Before discussing how boundaries are defined, let’s define some terms that will help ensure we are all speaking the same language.

Platform:

For this post, a Platform is a collection of sub-platforms and/or monolith systems that provide a set of functionalities for a customer journey (i.e., payment processing).

Sub-platform:

For this post, a Sub-platform is a collection of microservices that provide a clearly defined capability (e.g., account or request validations).

Region and Availability Zones:

We will also use the public cloud definitions of Regions and Availability Zones, where a Region is a separate geographical area separated by a significant distance, and availability zones are multiple isolated hosting environments close to each other but not relying on a shared resource like power, physical location, or network.

Principles

When defining boundaries, I often apply a set of principles made of rules and guidelines. While these might sound similar, the difference between a rule and a guideline is how much I’m willing to break the guidance.

I do not break the rules; they guide my decisions.
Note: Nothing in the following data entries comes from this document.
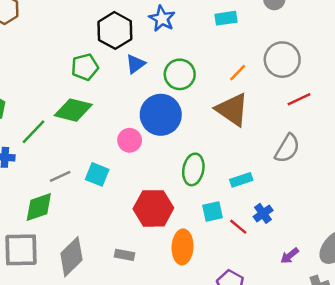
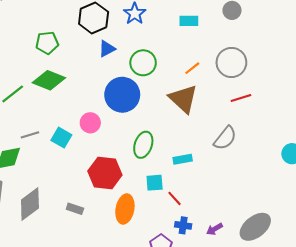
green pentagon: (85, 67) -> (47, 43), moved
pink circle: (130, 140) -> (90, 123), moved
blue cross: (263, 213) -> (183, 225), moved, turned 35

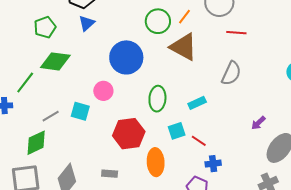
blue triangle: (107, 49) -> (87, 23), moved
green circle: (143, 63) -> (158, 21), moved
red line: (241, 98) -> (236, 33), turned 36
purple arrow: (214, 229) -> (258, 123), moved

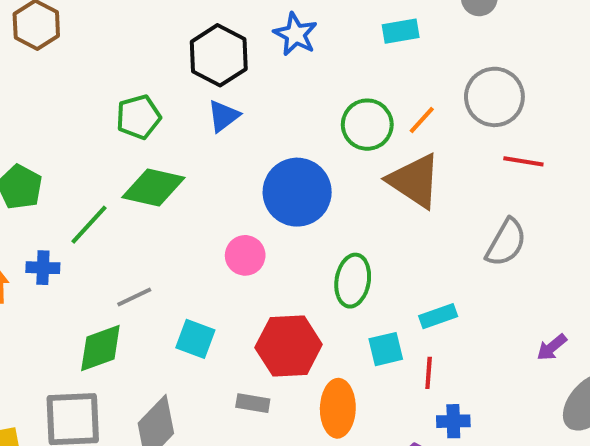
cyan rectangle: (197, 103) -> (438, 316), moved
cyan square: (80, 111) -> (195, 339), moved
red line: (199, 141) -> (429, 373), turned 56
gray rectangle: (110, 174) -> (253, 403), moved

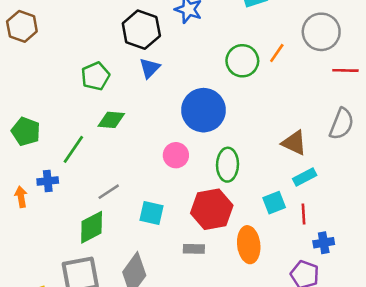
brown triangle: (414, 181) -> (294, 143), moved, size x0.7
green diamond: (153, 188) -> (111, 120), size x0.7
green ellipse: (353, 281) -> (227, 165), moved

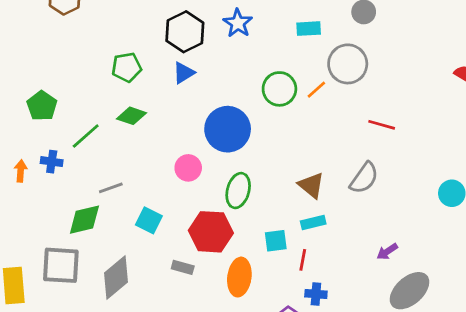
gray circle: (321, 32) -> (348, 64), moved

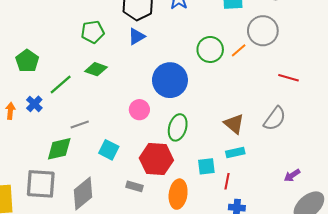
blue cross: (52, 162) -> (34, 104), turned 35

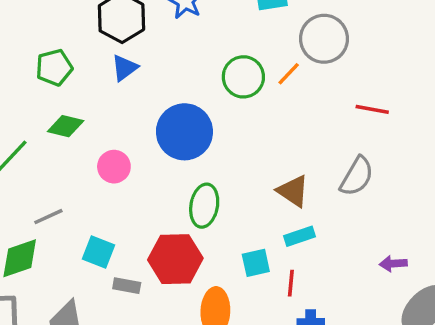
pink circle: (139, 110) -> (114, 167), moved
purple arrow: (292, 175) -> (393, 264), turned 35
gray rectangle: (134, 186) -> (127, 286), moved

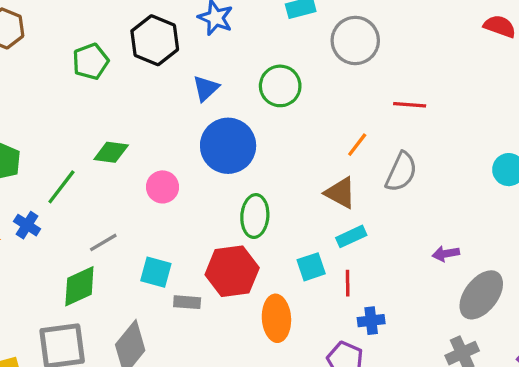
green pentagon: (54, 67) -> (91, 61), moved
blue triangle: (125, 68) -> (206, 88), moved
orange line: (289, 74) -> (357, 145), moved

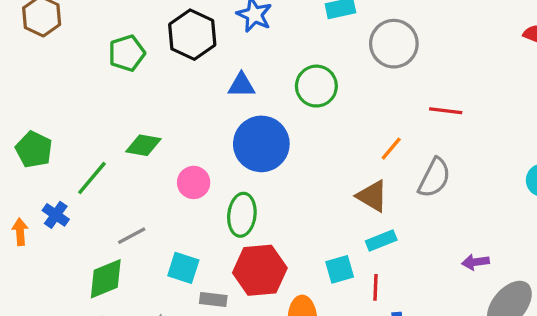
blue triangle: (206, 88) -> (242, 85), turned 40
green ellipse: (255, 216) -> (242, 215), moved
A guideline is a bias, something I’m willing to ignore if it makes sense and I have good reasons (which should be written down and captured).

Rules

A single Cell does not span regions.

The core concept of Cell-based Architecture is to build multiple isolated systems that are carbon copies of each other rather than a single system that gains its resiliency by spreading across numerous regions.

To ensure availability, we must deploy those carbon copies in multiple Regions, with each Cell acting independently and isolated at the Region level.

A Cell might span multiple Availability Zones within a Region but it is not required.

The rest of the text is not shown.